The [T] is the only model that can be seen as an alternative to the twice generalized Gen2 default density
for gauging 4th moment deviations in analytic peaks. The [T]'s fourth moment parameter is incapable of
compression, and its dilation varies from that of a Gaussian (infinite) to a Lorentzian (1.0). Although
this is probably the most widely referenced model you will find in the statistical sciences with both
3^{rd} and 4^{th} moment adjustments, this [T] generalized Student's t density should
be deemed highly experimental in a chromatographic model. This generalized
Student's t density (statistical functions) is likely much more useful as a separate model for fitting
Voigt-like shapes
in spectroscopy where there is an asymmetry in the spectral peaks.

For well designed gradient peaks where the gradient cancels most of the IRF, you can fit the Gen2HVL with no IRF. If you wish to directly fit the gradient with a deconvolution model, you should start with the GenHVL<*g*> model.

PeakLab Models - Adding an Instrument Response Function to a Peak

In PeakLab, instrumental distortions are not treated as a data item, but as a convolution distortion (Peak Ä IRF) to each individual peak. The allows a set of baseline resolved peaks to be fit with both a common instrument response function (IRF) which is identical for all peaks, or independently. In general, you will probably want to treat an IRF as constant across a chromatographic elution. This allows you to fit an estimate of the IRF that can be subsequently used in the IRF Deconvolution to remove the IRF prior to fitting using DSP methods.

A model follows a common nomenclature. "GenHVL[Z]<ge>" would describe a GenHVL[Z] peak (a generalized HVL using an alternative 'Z' core density) Ä 'ge' (IRF, area-weighted sum of g,e components). The item in the [], if such exists, is the density which is substituted in the common chromatographic distortion model. The item in the <>, if such exists, is the IRF which is convolved with the peak.

An IRF is thus an essential part of a convolution peak model. In PeakLab, for performance reasons, these convolution models are fit within the Fourier domain, and inverted when needed to display a time-domain plot of the fit in progress.

In our experience we have found only a few IRFs which very effectively model the instrumental distortions
in chromatographic data. In most cases an IRF
that sums a half-Gaussian probabilistic component and a first order kinetic exponential component, a "ge"
IRF, as in the **GenHVL<ge>** model, will usually be a good starting point.
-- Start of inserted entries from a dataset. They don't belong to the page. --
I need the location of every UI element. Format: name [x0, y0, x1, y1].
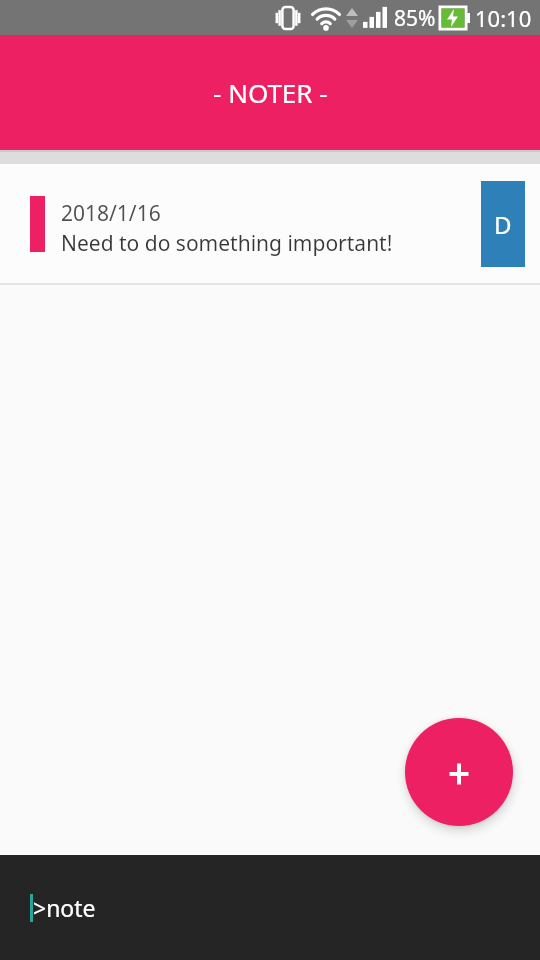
staticText: Need to do something important! — [61, 229, 393, 258]
staticText: - NOTER - — [213, 75, 328, 110]
button[interactable]: D — [481, 181, 525, 267]
staticText: 2018/1/16 — [61, 199, 161, 228]
staticText: >note — [33, 892, 96, 923]
button[interactable] — [405, 718, 513, 826]
staticText: D — [494, 208, 512, 241]
staticText: 85% — [394, 4, 436, 33]
button[interactable]: >note — [30, 892, 96, 923]
staticText: 10:10 — [475, 3, 532, 33]
button[interactable]: 2018/1/16 — [0, 164, 540, 283]
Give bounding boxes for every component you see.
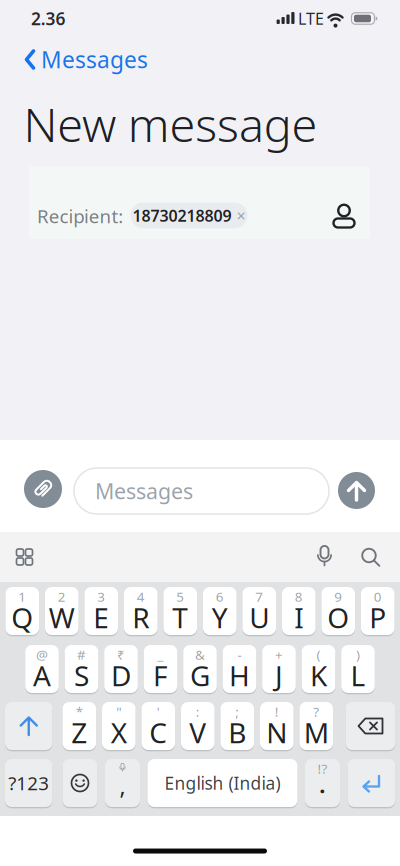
staticText: X xyxy=(111,714,127,751)
button[interactable] xyxy=(62,759,98,807)
staticText: ( xyxy=(316,646,320,663)
staticText: ? xyxy=(313,703,319,720)
staticText: New message xyxy=(24,93,318,155)
button[interactable]: !? xyxy=(305,759,340,807)
button[interactable]: Messages xyxy=(74,468,329,514)
staticText: 5 xyxy=(176,588,184,605)
staticText: 2 xyxy=(58,588,66,605)
button[interactable]: * xyxy=(62,702,96,750)
staticText: B xyxy=(228,714,246,751)
button[interactable]: Messages xyxy=(24,44,148,74)
staticText: 18730218809 xyxy=(132,205,232,226)
staticText: Q xyxy=(11,599,33,636)
button[interactable]: 1 xyxy=(5,587,39,635)
button[interactable]: # xyxy=(65,645,98,693)
button[interactable]: ? xyxy=(300,702,333,750)
staticText: T xyxy=(172,599,188,636)
button[interactable] xyxy=(338,472,375,509)
staticText: C xyxy=(149,714,167,751)
button[interactable]: ' xyxy=(142,702,175,750)
staticText: @ xyxy=(36,646,48,663)
staticText: English (India) xyxy=(164,772,280,794)
button[interactable] xyxy=(16,548,34,566)
staticText: V xyxy=(189,714,206,751)
button[interactable] xyxy=(361,548,380,566)
button[interactable]: 7 xyxy=(242,587,276,635)
staticText: 7 xyxy=(255,588,263,605)
staticText: 6 xyxy=(216,588,224,605)
button[interactable]: & xyxy=(183,645,217,693)
button[interactable]: ₹ xyxy=(104,645,138,693)
staticText: Messages xyxy=(95,477,193,505)
staticText: : xyxy=(196,703,200,720)
button[interactable]: 5 xyxy=(163,587,197,635)
button[interactable]: 18730218809 xyxy=(130,202,248,228)
button[interactable]: : xyxy=(181,702,215,750)
staticText: ; xyxy=(235,703,239,720)
staticText: F xyxy=(153,657,168,694)
staticText: 3 xyxy=(97,588,105,605)
button[interactable]: 0 xyxy=(361,587,394,635)
button[interactable] xyxy=(346,702,396,750)
staticText: _ xyxy=(158,646,164,663)
staticText: Z xyxy=(71,714,87,751)
staticText: L xyxy=(350,657,366,694)
staticText: O xyxy=(327,599,349,636)
staticText: . xyxy=(319,768,326,800)
staticText: P xyxy=(369,599,386,636)
staticText: ₹ xyxy=(117,646,125,663)
staticText: , xyxy=(120,771,126,801)
button[interactable]: @ xyxy=(25,645,59,693)
button[interactable]: English (India) xyxy=(148,759,298,807)
staticText: 1 xyxy=(18,588,26,605)
button[interactable]: + xyxy=(262,645,296,693)
button[interactable]: ) xyxy=(341,645,375,693)
button[interactable]: ; xyxy=(220,702,254,750)
staticText: ) xyxy=(356,646,360,663)
button[interactable]: ! xyxy=(260,702,294,750)
staticText: ' xyxy=(157,703,160,720)
button[interactable]: 4 xyxy=(124,587,158,635)
staticText: J xyxy=(275,657,283,694)
staticText: * xyxy=(76,703,83,720)
staticText: # xyxy=(77,646,86,663)
button[interactable]: " xyxy=(102,702,136,750)
staticText: 4 xyxy=(137,588,145,605)
staticText: ?123 xyxy=(8,771,49,795)
staticText: & xyxy=(195,646,205,663)
staticText: - xyxy=(238,646,242,663)
staticText: LTE xyxy=(298,8,324,29)
staticText: × xyxy=(236,205,246,226)
button[interactable] xyxy=(333,204,355,228)
button[interactable] xyxy=(348,759,396,807)
staticText: 9 xyxy=(334,588,342,605)
staticText: Messages xyxy=(41,44,148,74)
staticText: K xyxy=(310,657,327,694)
button[interactable] xyxy=(314,545,334,569)
staticText: G xyxy=(190,657,210,694)
staticText: U xyxy=(249,599,269,636)
button[interactable]: 3 xyxy=(84,587,118,635)
button[interactable]: - xyxy=(223,645,256,693)
staticText: W xyxy=(49,599,75,636)
staticText: H xyxy=(229,657,250,694)
staticText: N xyxy=(266,714,287,751)
staticText: ! xyxy=(275,703,279,720)
staticText: Y xyxy=(212,599,228,636)
staticText: D xyxy=(111,657,131,694)
staticText: " xyxy=(116,703,121,720)
button[interactable]: 9 xyxy=(321,587,355,635)
staticText: 2.36 xyxy=(31,7,65,30)
button[interactable]: 8 xyxy=(282,587,316,635)
staticText: 0 xyxy=(374,588,382,605)
staticText: !? xyxy=(318,760,328,777)
button[interactable] xyxy=(24,470,62,508)
button[interactable]: ?123 xyxy=(5,759,52,807)
button[interactable] xyxy=(5,702,52,750)
button[interactable]: , xyxy=(105,759,140,807)
staticText: Recipient: xyxy=(37,204,123,228)
button[interactable]: 2 xyxy=(45,587,79,635)
button[interactable]: 6 xyxy=(203,587,236,635)
button[interactable]: ( xyxy=(302,645,335,693)
button[interactable]: _ xyxy=(144,645,177,693)
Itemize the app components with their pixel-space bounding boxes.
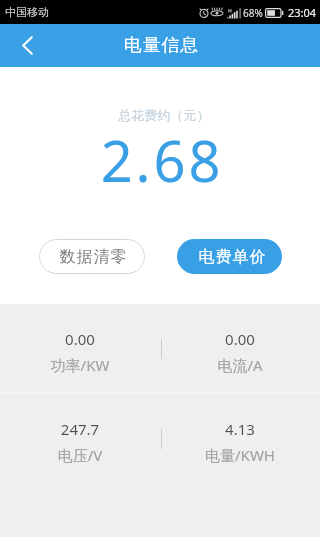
staticText: 68% [243,6,263,20]
button[interactable]: 数据清零 [39,239,145,274]
staticText: 电费单价 [198,247,266,267]
staticText: 0.00 [160,329,320,349]
staticText: 数据清零 [59,247,127,267]
button[interactable]: Back [5,24,49,67]
staticText: 功率/KW [0,355,160,375]
staticText: 23:04 [288,5,317,20]
staticText: 中国移动 [5,5,49,19]
button[interactable]: 电费单价 [177,239,282,274]
staticText: 电压/V [0,445,160,465]
staticText: 0.00 [0,329,160,349]
staticText: 4.13 [160,419,320,439]
staticText: 电流/A [160,355,320,375]
staticText: 2.68 [2,122,320,198]
staticText: 总花费约（元） [4,107,320,123]
staticText: 电量/KWH [160,445,320,465]
staticText: 电量信息 [124,34,200,57]
staticText: 247.7 [0,419,160,439]
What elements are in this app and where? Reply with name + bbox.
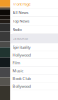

The other IRFs most likely to fit the instrumental distortions in chromatographic peaks are the <e2>,
<g2>, and <e> convolutions, that of two exponentials, two half-Gaussians, and a single exponential.
We have found a **GenHVL<e2>** at times more effective in short UHPLC columns, and a **GenHVL<g2>**
useful for the Agilent DAD detectors. The single exponential IRF in the **GenHVL<e>** is mostly
useful with low S/N data where a two component IRF fit is not possible.

If you wish to explore an experimental peak shape that is not in PeakLab's built-in set of models, it is usually impossible to be certain of its efficacy without also removing or fitting the IRF for that particular data. To make experimental modeling research as simple as possible, any user-defined peak you create will be automatically generated with the option of several of the more common IRF convolutions. Nothing additional is needed to fit a user-defined peak, for example, with a <ge> IRF.

If you are fitting gradient peaks, the added instrument response function can be a deconvolution instead of a convolution, or even a mixture of both. A GenHVL<*g*> ,model uses the 'g' half-Gaussian in a deconvolution (a Fourier filter is automatically applied to deal with the noise added by the deconvolution). In the PeakLab nomenclature <g> is a convolution and <*g*> is a deconvolution.

To estimate the strength of the gradient across a peak, a closed form **Gen2HVL** model can be fit,
and the a_{4} power of decay's compression (the power greater than 2.0) can serve as an estimate
of gradient strength. Equally, the **GenHVL<*g*>** deconvolution model can be fit, and the g
half-Gaussian SD will be a direct estimate of the gradient strength (how much unwinding of the gradient
is needed to restore an isocratic shape). For gradient peaks, Gen2HVL and GenHVL<*g*> fits will
probably get you a very sound estimate of the gradient present during a given peak's elution.

Model Discovery

If you are processing only isocratic analytic peaks, and you are fine with a statistical definition of
broadening, you can probably fit just the GenHVL<ge>, GenHVL<e2>, the GenHVL<g2> and
the GenHVL<e> models using a reference standard, ideally a single peak with a clean decay (no contaminants
in the right-side tail). It is likely that one of these models will work quite well, and its IRF will
be that which you can remove in the IRF
Deconvolution procedure thereafter for all similar runs, and thereby enabling the fit of the closed
form **GenHVL** model. It should not take a great deal of experience to learn the IRF and its parameters
for a given instrument, prep, and analysis procedure. Once an IRF is removed from the data in this DSP
step prior to fitting, the once-generalized GenHVL and the twice-generalized Gen2HVL closed form models
should be all that is needed.

Primarily for serious peak research, PeakLab offers a way to explore all of the different built-in models. To use this feature, you will need to have an imported data set that contains just a single peak, or which has been sectioned to consist just one baseline resolved and baseline corrected peak. It is recommended that you use the Fit Local Maxima Peaks option since this Model Discovery option is only available for a single peak. For it to be effective, the peak should be a standard where you know there is nothing in the tail of the peak that would distort the IRF estimates, or the higher moment terms in the ZDD. You will need to be certain that just one peak is detected in order for this procedure to be available.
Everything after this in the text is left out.